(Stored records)
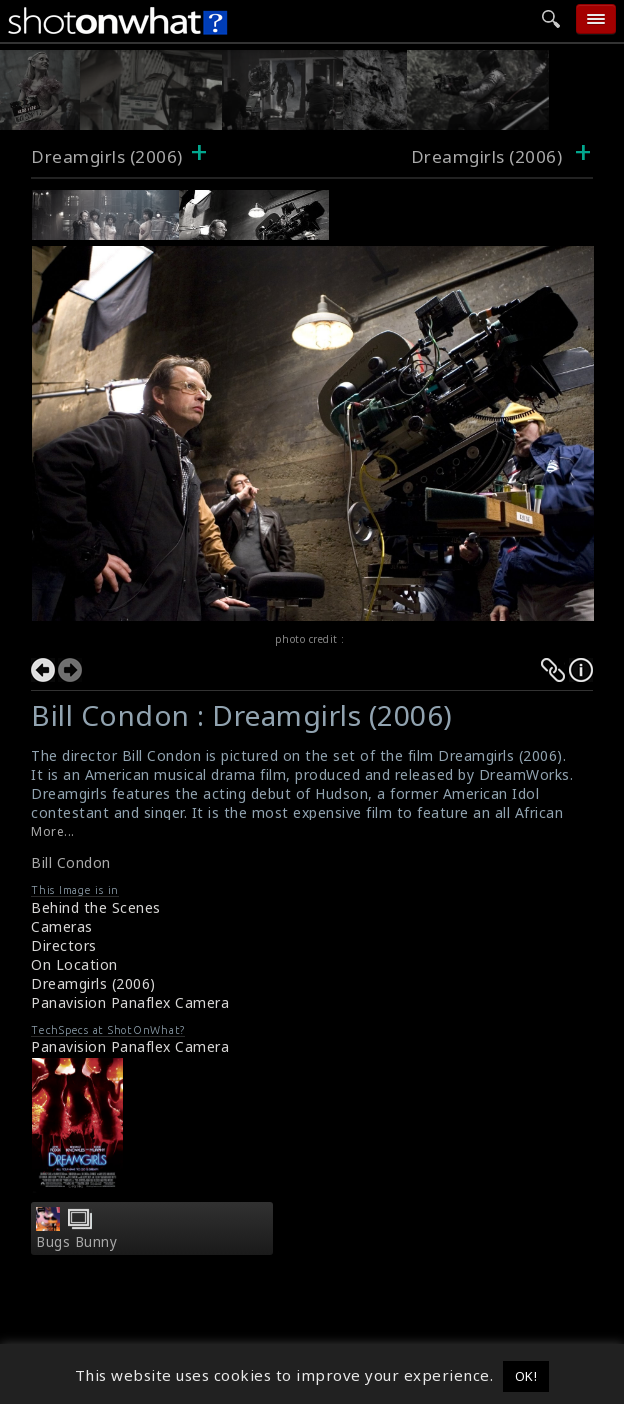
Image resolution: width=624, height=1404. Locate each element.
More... (53, 831)
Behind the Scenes (96, 907)
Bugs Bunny (76, 1242)
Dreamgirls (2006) (107, 156)
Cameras (62, 926)
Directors (64, 945)
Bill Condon (71, 862)
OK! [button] (526, 1376)
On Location (74, 964)
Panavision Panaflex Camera (130, 1002)
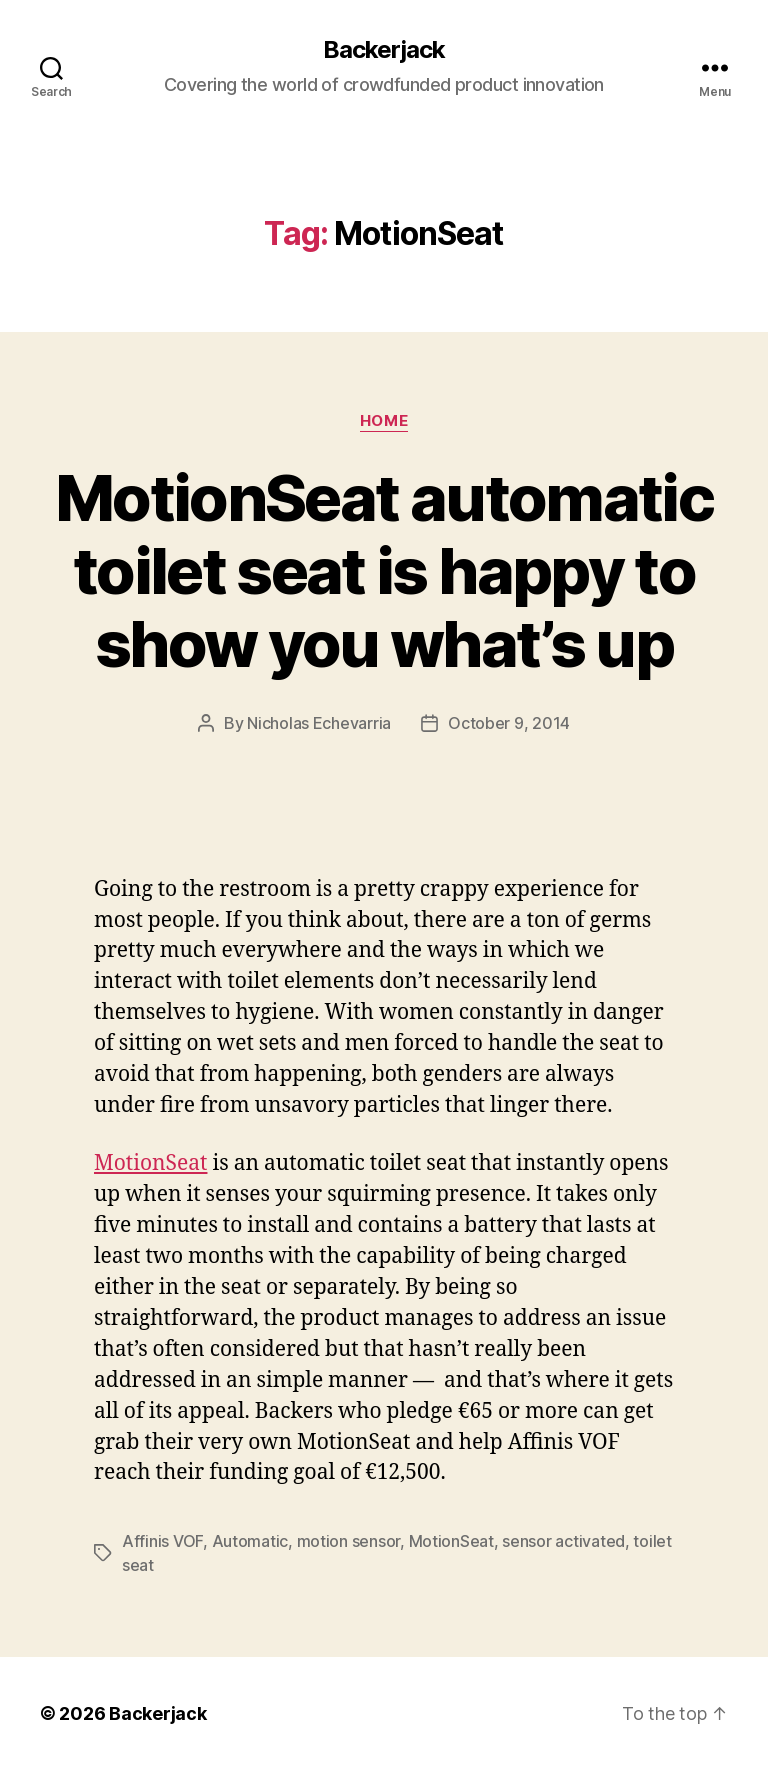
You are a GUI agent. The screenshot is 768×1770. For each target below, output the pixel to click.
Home (384, 421)
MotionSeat (150, 1163)
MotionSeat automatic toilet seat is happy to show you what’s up (384, 570)
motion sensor (349, 1541)
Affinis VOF (162, 1541)
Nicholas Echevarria (319, 723)
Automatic (250, 1541)
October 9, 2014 (509, 723)
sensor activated (563, 1541)
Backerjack (384, 50)
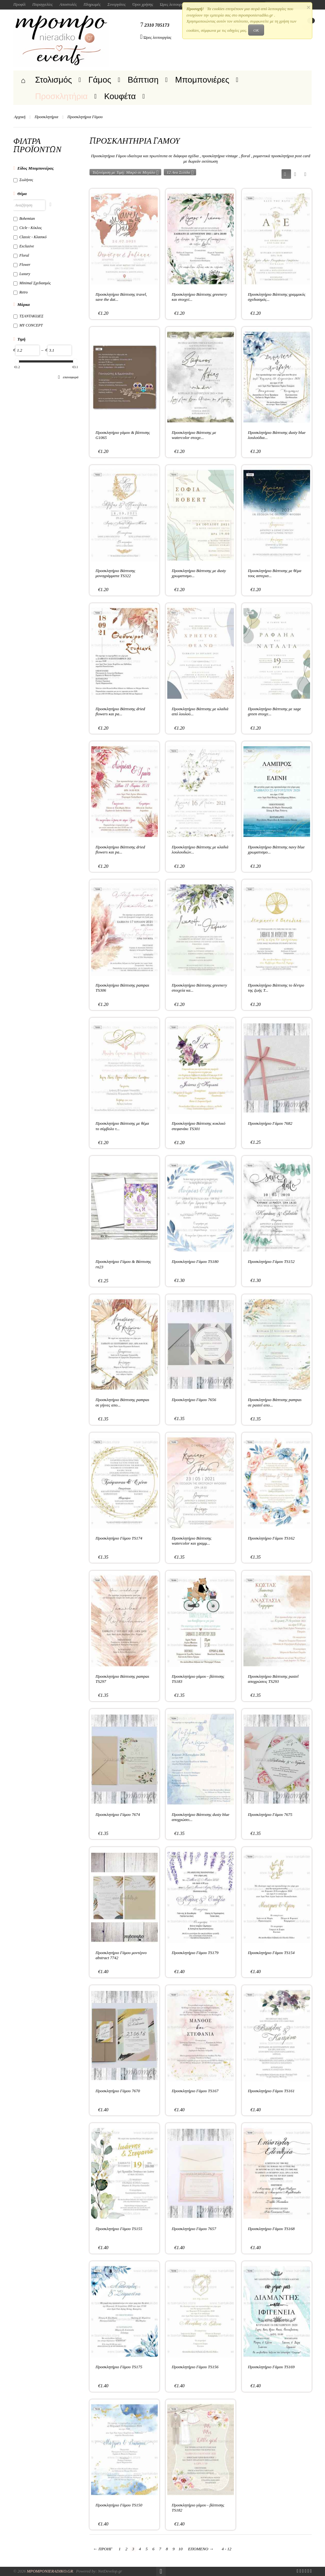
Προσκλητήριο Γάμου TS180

> [Task instructions] Copy the lines above between the one holding "Behind the Scenes (96, 907)" and the one holding "You are a GUI", inclusive. Drop the pictures.

> [Answer to this task]
Behind the Scenes (96, 907)
Bugs Bunny (76, 1242)
Dreamgirls (2006) (107, 156)
Cameras (62, 926)
Directors (64, 945)
Bill Condon (71, 862)
OK! [button] (526, 1376)
On Location (74, 964)
Panavision Panaflex Camera (130, 1002)
You are a GUI agent. The screenshot is 768×1770. For each target below, output the pixel to click.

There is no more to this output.